Human Grade Food for Pets
More frequently, pet owners are seeing labels on pet foods that read "human grade" as if to suggest that the ingredients, if fit for humans, are certainly fit for pets. Be very skeptical of this label for this reason: the term hasn't been defined by American Feed Control Officials. So in other words, manufacturers can use this term freely because no guidelines are as yet defined.

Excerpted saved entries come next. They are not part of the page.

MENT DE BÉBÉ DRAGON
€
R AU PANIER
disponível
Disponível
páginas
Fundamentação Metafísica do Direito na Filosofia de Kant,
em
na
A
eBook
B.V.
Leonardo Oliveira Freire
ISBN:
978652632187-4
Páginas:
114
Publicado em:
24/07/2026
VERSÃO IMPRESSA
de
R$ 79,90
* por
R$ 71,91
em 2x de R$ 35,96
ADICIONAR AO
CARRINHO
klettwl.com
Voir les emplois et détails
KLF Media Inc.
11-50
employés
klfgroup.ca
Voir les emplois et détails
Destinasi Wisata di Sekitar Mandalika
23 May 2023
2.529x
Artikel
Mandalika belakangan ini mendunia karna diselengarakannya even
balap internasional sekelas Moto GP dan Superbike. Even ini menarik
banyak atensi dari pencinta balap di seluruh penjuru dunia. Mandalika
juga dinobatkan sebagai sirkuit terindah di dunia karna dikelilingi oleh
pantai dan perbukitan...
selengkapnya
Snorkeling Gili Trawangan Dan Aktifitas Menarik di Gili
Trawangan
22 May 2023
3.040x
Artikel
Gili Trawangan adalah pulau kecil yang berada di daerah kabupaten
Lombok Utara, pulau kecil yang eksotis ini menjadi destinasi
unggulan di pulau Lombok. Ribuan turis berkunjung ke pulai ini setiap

It's also important to note that pet grade foods do not meet the standards for foods manufactured for human consumption. Because standards are inferior, many pet foods only meet a minimum for safety and quality. This is why many pet food makers are applying the "human grade" tag on their products--to let customers know that they are trying to go above and beyond the minimum. Until this label is legally defined, however, it may not mean what pet owners hope it means.
Natural Food Guidelines
Pet owners want to see the "natural ingredients." When it comes to human food, "natural" is one of those tricky terms that has no official definition with government regulators so it can be used at will. Technically, "natural" is defined as applied to pet foods. For a pet food to label to read “natural, the ingredients must be derived from plant or animal sources and have nothing synthetic in their makeup.

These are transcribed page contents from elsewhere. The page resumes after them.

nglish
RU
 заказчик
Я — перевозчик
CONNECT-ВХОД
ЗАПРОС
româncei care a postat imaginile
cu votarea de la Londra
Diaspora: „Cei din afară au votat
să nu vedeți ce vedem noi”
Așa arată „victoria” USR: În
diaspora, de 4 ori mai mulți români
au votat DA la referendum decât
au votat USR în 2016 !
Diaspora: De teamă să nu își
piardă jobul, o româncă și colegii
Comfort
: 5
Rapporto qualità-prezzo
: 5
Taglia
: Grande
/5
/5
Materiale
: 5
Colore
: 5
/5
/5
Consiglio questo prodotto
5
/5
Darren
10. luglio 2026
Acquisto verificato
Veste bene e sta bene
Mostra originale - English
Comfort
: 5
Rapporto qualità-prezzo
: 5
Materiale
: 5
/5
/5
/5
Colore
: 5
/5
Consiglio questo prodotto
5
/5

Do your research on a few different brands to find out more about their processing methods and the ingredients they use before you buy them for your pet. Buying pet food can be tricky, but if you stick to the certified organic label, you can be assured that the product has passed strict standards for certification and is 100% organic. Your pet deserves the best. Don’t be fooled by gimmicks and buzz words on foods with high price tags. The more you know, the better your pet will feel.